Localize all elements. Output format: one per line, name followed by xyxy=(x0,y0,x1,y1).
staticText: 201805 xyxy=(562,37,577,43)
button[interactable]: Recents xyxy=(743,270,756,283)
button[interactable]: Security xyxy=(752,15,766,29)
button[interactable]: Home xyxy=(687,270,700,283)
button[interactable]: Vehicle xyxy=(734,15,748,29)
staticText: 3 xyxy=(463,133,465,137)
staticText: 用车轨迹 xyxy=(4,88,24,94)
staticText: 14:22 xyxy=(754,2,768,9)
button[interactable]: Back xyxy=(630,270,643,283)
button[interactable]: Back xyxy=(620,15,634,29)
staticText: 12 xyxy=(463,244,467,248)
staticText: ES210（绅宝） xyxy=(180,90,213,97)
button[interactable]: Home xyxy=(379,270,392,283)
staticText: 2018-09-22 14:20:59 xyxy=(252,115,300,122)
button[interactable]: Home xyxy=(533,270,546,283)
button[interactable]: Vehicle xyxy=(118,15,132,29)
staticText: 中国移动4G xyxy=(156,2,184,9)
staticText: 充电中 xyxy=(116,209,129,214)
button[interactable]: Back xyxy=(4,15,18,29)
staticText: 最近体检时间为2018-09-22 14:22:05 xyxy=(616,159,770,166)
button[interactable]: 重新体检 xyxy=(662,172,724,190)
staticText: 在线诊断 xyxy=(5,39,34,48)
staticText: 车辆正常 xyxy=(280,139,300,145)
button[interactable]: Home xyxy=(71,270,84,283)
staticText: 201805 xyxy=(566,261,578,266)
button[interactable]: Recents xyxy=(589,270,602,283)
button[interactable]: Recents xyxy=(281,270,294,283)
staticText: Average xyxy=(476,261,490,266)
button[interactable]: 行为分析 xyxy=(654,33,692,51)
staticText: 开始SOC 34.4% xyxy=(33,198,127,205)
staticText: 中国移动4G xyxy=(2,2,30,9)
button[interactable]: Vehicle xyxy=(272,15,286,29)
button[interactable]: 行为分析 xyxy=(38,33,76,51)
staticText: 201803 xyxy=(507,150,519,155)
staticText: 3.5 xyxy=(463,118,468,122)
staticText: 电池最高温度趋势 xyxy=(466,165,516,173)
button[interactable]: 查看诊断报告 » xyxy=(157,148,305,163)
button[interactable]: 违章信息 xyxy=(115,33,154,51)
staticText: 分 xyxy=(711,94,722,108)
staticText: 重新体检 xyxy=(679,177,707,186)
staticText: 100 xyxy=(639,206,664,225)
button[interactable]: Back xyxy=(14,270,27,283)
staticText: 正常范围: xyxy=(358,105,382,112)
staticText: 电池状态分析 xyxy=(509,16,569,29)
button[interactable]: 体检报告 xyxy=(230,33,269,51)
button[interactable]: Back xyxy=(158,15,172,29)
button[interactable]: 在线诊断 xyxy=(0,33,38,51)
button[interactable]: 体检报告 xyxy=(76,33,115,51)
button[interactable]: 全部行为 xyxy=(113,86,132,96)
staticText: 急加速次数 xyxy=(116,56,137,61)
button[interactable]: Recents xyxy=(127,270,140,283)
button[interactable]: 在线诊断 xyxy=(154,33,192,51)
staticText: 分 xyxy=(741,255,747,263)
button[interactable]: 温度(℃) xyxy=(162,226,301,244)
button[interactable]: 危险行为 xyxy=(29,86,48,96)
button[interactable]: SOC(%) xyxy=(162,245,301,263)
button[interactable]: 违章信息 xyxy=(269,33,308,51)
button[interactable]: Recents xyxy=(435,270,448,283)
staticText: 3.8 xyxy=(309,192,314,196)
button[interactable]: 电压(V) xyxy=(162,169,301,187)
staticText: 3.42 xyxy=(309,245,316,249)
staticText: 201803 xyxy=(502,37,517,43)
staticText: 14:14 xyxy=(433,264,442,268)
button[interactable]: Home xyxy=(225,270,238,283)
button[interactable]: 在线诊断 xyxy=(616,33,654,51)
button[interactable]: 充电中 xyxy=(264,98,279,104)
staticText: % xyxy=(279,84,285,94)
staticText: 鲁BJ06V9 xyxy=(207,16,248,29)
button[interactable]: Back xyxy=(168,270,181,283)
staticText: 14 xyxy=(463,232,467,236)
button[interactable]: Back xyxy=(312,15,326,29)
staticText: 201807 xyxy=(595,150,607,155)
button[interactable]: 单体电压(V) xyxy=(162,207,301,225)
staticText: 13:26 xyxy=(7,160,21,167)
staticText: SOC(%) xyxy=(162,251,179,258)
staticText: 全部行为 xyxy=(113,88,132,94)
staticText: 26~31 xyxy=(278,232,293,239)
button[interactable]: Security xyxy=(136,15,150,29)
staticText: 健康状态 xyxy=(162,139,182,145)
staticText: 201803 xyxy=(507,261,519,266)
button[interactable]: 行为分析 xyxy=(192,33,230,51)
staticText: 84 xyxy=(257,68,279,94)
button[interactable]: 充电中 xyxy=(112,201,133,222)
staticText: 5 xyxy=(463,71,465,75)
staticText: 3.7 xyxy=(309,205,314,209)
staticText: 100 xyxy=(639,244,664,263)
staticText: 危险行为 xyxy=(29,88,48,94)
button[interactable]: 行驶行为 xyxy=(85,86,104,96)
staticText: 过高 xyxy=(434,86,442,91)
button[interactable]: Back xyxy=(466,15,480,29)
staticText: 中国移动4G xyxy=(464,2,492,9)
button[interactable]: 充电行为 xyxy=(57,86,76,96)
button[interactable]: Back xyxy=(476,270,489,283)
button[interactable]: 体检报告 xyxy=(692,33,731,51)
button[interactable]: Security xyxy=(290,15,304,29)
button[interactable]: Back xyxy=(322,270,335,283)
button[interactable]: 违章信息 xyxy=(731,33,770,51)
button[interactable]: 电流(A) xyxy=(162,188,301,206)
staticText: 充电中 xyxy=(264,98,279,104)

^^^^

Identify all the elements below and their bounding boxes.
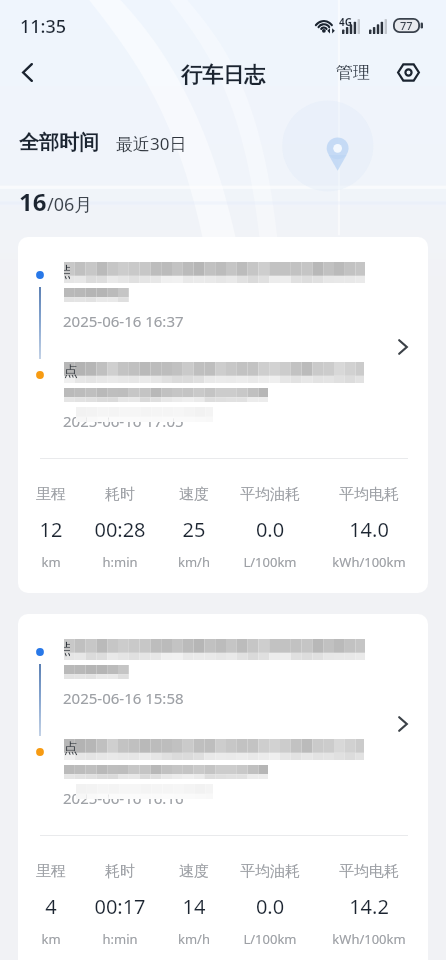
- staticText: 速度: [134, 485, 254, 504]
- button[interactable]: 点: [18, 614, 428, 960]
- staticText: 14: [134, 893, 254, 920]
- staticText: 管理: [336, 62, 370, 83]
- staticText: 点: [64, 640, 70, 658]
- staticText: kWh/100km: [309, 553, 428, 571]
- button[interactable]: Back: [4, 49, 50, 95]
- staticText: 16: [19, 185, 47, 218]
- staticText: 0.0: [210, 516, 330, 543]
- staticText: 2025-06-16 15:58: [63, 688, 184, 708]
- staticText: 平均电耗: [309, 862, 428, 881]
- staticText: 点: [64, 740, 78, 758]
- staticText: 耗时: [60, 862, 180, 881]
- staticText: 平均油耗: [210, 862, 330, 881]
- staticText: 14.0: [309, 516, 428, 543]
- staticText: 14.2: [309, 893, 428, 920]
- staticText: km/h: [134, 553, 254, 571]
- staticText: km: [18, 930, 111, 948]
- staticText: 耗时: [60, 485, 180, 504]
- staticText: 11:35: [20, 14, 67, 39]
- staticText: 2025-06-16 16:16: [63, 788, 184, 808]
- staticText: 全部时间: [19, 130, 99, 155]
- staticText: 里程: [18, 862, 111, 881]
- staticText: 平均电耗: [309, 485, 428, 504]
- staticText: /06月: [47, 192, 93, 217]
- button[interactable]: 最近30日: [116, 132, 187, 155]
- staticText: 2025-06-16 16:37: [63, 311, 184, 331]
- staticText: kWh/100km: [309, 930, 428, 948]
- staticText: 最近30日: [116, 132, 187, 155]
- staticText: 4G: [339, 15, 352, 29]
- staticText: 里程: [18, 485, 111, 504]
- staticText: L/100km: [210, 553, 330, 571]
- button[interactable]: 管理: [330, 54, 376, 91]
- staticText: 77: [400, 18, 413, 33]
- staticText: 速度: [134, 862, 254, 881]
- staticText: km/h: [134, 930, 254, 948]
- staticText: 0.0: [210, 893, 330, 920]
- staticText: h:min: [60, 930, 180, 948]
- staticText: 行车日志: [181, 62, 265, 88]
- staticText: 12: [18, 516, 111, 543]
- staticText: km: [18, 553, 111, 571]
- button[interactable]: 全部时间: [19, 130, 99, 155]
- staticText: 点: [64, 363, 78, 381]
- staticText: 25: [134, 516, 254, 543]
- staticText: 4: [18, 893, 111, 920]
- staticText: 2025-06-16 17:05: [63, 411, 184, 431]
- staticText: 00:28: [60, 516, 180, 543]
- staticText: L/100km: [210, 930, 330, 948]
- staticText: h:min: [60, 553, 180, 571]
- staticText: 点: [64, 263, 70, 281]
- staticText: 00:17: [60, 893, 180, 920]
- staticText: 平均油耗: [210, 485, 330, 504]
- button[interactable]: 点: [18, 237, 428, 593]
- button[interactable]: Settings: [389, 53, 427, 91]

^^^^

In the records above, how many lines include "重新体检"? Give that number and nothing more.

2